A Polícia Federal brasileira reitera que a prisão feita pelas autoridades italianas não ocorreu pelo uso de documentos falsos, mas "para fins de extradição", atendendo ao pedido do Brasil. De qualquer forma, Pizzolato vai responder pelo crime de falsidade ideológica no Brasil e na Itália. A pena pode chegar a três anos de prisão. Na hipótese de o STF acatar o pedido de extradição, será expedido ofício ao Ministério da Justiça para prosseguimento ao processo de retorno de Pizzolato ao Brasil.
O ex-diretor do BB falou ontem por cerca de 30 minutos à Corte de Apelação de Bolonha (Norte da Itália), instância onde tramitará a ação com o objetivo de extraditá-lo para o cumprimento da pena decidida pelo STF. Em italiano, ele afirmou que havia sido condenado em um processo político no Brasil. As autoridades consideraram que, em razão da fuga do Brasil e dos documentos falsos encontrados no momento da prisão, não haveria possibilidade de permitir nem liberdade condicional nem prisão domiciliar.
Revisão O advogado de Pizzolato, Lorenzo Bergami, acredita que ainda poderá apresentar nos próximos dias pedido de revisão da decisão de manter seu cliente na prisão. Após a audiência, o ex-diretor do BB retornou à penitenciária de Módena, capital da província de mesmo nome, onde fica Maranello. Lá, ele dividirá cela com outros presos, não terá direito a telefone celular e terá autorização para receber visitas em seis a oito ocasiões por mês. No depoimento, Pizzolato, que usou algemas durante o trajeto para a Corte, vestia apenas uma calça jeans e uma camisa.

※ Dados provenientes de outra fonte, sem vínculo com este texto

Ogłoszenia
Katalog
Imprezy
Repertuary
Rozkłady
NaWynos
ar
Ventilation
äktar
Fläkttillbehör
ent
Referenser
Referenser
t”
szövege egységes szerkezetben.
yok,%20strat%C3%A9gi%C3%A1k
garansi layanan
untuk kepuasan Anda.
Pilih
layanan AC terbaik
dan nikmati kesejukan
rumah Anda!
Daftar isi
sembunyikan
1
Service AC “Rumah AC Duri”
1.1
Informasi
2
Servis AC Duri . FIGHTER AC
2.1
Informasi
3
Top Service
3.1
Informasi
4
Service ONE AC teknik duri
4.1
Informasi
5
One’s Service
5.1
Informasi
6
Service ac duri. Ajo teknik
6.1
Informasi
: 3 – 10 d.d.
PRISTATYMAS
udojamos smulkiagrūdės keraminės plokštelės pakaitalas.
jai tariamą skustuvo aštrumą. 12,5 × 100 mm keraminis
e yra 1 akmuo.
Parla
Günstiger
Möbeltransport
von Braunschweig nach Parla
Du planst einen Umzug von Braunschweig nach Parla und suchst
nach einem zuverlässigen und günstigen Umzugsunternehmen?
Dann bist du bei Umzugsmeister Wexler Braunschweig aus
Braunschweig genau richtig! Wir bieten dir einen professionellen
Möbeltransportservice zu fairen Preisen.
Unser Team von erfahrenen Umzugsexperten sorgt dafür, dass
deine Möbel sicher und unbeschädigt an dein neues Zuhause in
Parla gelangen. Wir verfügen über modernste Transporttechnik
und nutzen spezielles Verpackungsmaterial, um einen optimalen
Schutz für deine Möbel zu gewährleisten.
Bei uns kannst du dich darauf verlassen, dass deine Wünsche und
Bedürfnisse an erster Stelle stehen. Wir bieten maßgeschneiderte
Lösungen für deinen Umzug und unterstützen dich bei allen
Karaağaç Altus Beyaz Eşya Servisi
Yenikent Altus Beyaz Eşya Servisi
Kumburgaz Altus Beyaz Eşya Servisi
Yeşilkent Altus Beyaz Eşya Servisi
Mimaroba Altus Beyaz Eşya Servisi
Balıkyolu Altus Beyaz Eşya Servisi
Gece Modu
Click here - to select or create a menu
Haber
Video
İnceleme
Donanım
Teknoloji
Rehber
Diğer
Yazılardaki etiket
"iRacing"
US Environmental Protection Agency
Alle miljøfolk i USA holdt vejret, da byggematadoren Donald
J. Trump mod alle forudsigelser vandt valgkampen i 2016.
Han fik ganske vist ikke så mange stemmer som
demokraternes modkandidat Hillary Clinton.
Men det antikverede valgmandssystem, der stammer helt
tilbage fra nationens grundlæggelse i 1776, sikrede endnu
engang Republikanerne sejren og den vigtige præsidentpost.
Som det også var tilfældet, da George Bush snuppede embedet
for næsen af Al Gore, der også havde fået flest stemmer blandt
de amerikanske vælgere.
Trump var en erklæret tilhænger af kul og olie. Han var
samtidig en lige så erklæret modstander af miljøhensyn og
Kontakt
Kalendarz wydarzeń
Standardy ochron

Na quinta-feira, pela primeira vez, a polícia italiana deixou claro que existem "possibilidades legais concretas" para a extradição de Pizzolato ao Brasil, mesmo diante do fato de o ex-diretor do BB ter nacionalidade italiana. A defesa do brasileiro acredita que a decisão sobre a extradição saia apenas no fim do semestre. No processo do mensalão, a condenação de Pizzolato foi pelos crimes de peculato, corrupção passiva e lavagem de dinheiro. O ex-diretor do BB foi condenado por participação no desvio de R$ 73 milhões do Fundo Visanet, que teria alimentado o esquema de pagamento de propinas a deputados federais em troca de apoio a projetos de interesse do Palácio do Planalto no primeiro ano do governo de Luiz Inácio Lula da Silva. (Com agências)
Falhas
A fuga de Henrique Pizzolato para a Itália após ser condenado no processo do mensalão é apenas mais um capítulo nas crônicas falhas de segurança que permitem a foragidos da Justiça deixarem o país sem serem impedidos. A ausência de uma base de dados centralizada permite que um criminoso cometa um crime em um local, mude de estado e tire uma nova carteira de identidade em outra unidade de Federação. Com ela em mãos, basta tirar um passaporte com o documento falso e sair do país sem ser incomodado pelas autoridades brasileiras. O caso específico de Pizzolato expõe ainda outra fragilidade. Quando deixou a Argentina rumo à Itália, o ex-diretor de marketing do Banco do Brasil foi obrigado a colher as impressões digitais, que foram encaminhadas à Interpol. Os dados foram repassados ao Instituto Nacional de Identificação, ligado à Polícia Federal, que constatou que o turista era Henrique e não Celso Pizzolato.